Perks of working at New Lab:
“The opportunity to work on meaningful, challenging projects draws engineers to Honeybee,” engineer Josh Abrashkin says, and working in a communal space with like-minded designers increases that meaning. “It’s not often that engineers get to work on space exploration technology, or medical robots for minimally invasive surgery, which have a real impact on human knowledge and quality of life.”
What’s coming next:
“We’re actively working on technologies for Mars2020 and other future planetary missions.”
Coolest project to date:
“We’re best known for contributing to four of NASA’s Mars landers,” Abrashkin says. “We designed and built the Rock Abrasion Tools on the Mars Exploration Rovers Spirit and Opportunity (the first tools to access the insides of rocks on Mars); the Phoenix scoop for the Phoenix Mars Lander (the first tool to sample water on Mars); and the Sample Manipulation System for the Mars Science Laboratory, a sort of robotic lab assistant that moves samples to the rover.”
NEA Studio
Who they are and what they do:
Headed by Nina Edwards Anker, NEA designs furniture, products, landscapes, and exhibitions, with a focus on experimenting with sustainable materials. Think solar lamps that have been 3D-printed or molded out of algae.
What’s coming next:
“NEA Studio is about to break ground with a LEED certified house in Long Island, which has a form driven by local site conditions, and incorporates PV skylights as part of the design concept,” Anker says. The studio is also developing solar lights for mass production.
Coolest projects to date:
The undulating, sculptural Landscape Sofa; Latitude Lamp, a transformable solar lamp made from interlocking cubes.
Terreform ONE
Who they are and what they do:
Cofounded by Mitchell Joachim and Maria Aiolova, Terreform ONE [Open Network Ecology] is a non-profit experimental green design laboratory creating concepts to advance cities across architecture, industrial design, and landscape ecology. Think buildings made of living trees, houses made of meat, and chairs grown from mycelium.
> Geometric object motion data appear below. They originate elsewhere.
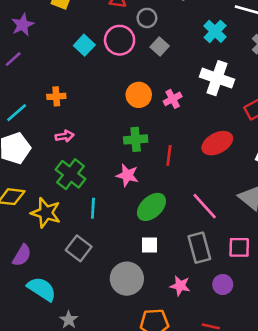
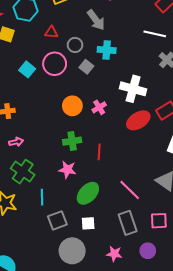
cyan cross: (215, 31) -> (107, 50), moved, turned -36
red ellipse: (217, 143) -> (138, 120), moved
gray square: (79, 248) -> (57, 220), moved, turned 36

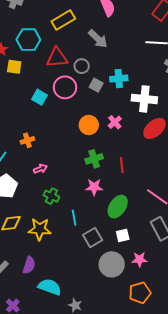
red triangle: (51, 32) -> (57, 58), size x1.6
cyan cross: (107, 50) -> (119, 79), moved
green cross: (23, 172) -> (51, 196), size x0.7
pink star: (114, 254) -> (139, 259), moved

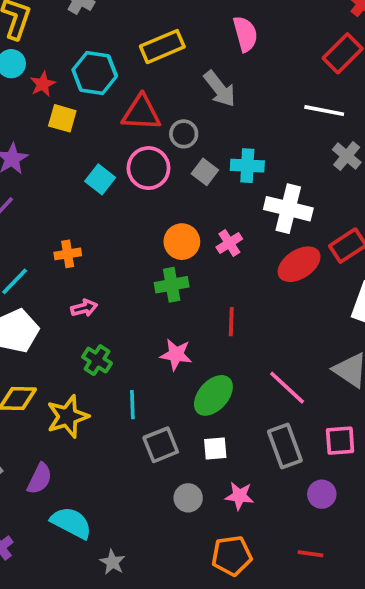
green cross: (94, 159) -> (172, 285), moved
yellow star: (40, 229) -> (68, 417), turned -30
gray circle: (112, 264) -> (188, 498), size x0.6

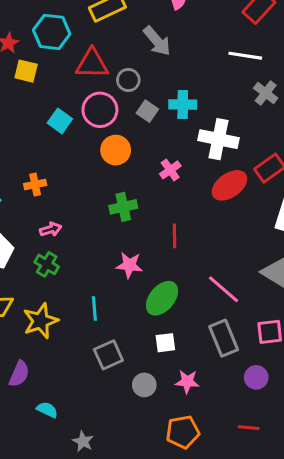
orange circle: (182, 242) -> (116, 150), moved
green cross: (97, 360) -> (47, 264), moved
gray square: (161, 445) -> (108, 355), moved
cyan semicircle: (71, 523) -> (47, 410), size x0.6

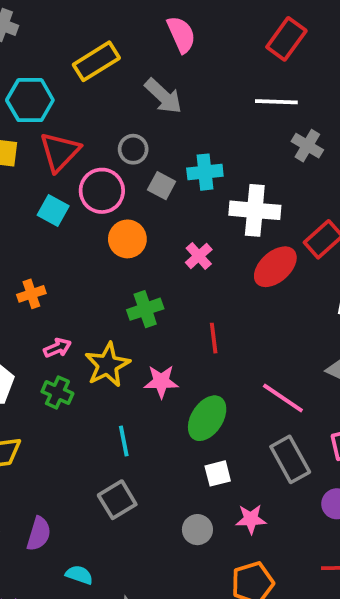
red triangle: (92, 64) -> (60, 152), moved, turned -40
yellow star: (40, 321) -> (107, 365), moved
gray square: (108, 355) -> (117, 500), moved

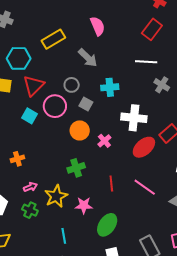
cyan cross: (205, 172) -> (110, 87), moved
orange circle: (127, 239) -> (80, 130), moved
pink line: (283, 398) -> (145, 187), moved

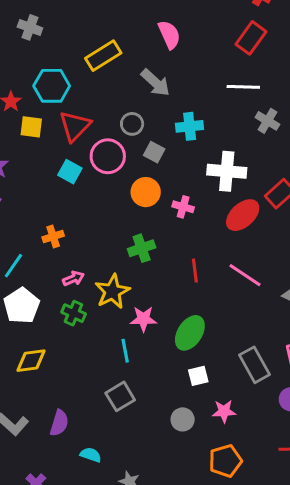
pink cross: (104, 141) -> (183, 207), turned -32
pink star: (84, 205) -> (143, 319), moved

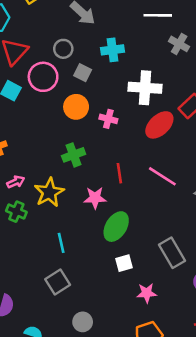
pink star: (143, 319) -> (95, 198), moved
gray circle: (183, 419) -> (83, 322), moved

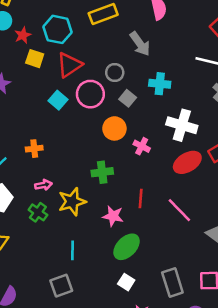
white square: (124, 263) -> (126, 282), turned 35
The perks of working at New Lab:
“There is no office space like this. We’re in the center of a high-tech elf workshop. We’re a combination of a coworking space and a maker community, and we get to collaborate with people in other companies with vastly different backgrounds and skill sets.”
What’s coming next:
“For years, we’ve been working on the ‘Post Carbon City State,’ a speculative model for a future Manhattan with zero carbon footprint, made entirely of green stuff: a light rail instead of cars, buildings with sides covered in plants for better air quality, etc.,” Joachim says.
Coolest recent projects:
“The Plug-In Ecology Urban Farm Pod, a giant sphere in which you can grow food in urban areas (in apartments, on balconies or rooftops),” Terreform ONE cofounder Mitchell Joachim says. “With arduino controllers connected to an app, you can check up on how your kale is ready to eat or tomatoes aren’t yet ripe.”
RockPaperRobot
Who they are and what they do:
Founded by former aspiring astronaut Jessica Banks, engineering and design firm RockPaperRobot specializes in kinetic furniture and lighting fixtures—basically, they give robotic powers to usually bland and motionless household objects.
The perks of working at New Lab:
“New Lab’s collective model fosters a great community. And we get to work with our hands–it’s not just typing, it’s building all the time, which is very healthy for the brain,” Banks says.
What’s coming next:
“The 50 different designs we’re working on include robotic chandeliers and connected, reactive sleep and work environments–imagine if your chair and desk could respond to your self-quantifying data in real time and prevent you from having back pain.”
Coolest projects to date:
The Float Collection, a series of tables that appear to defy gravity. They’re made of magnetized cubes “floating” with space in between, connected only by tensile steel cables. “Float encompasses who we are as a company–it combines design and physics into a functional art object,” Banks says.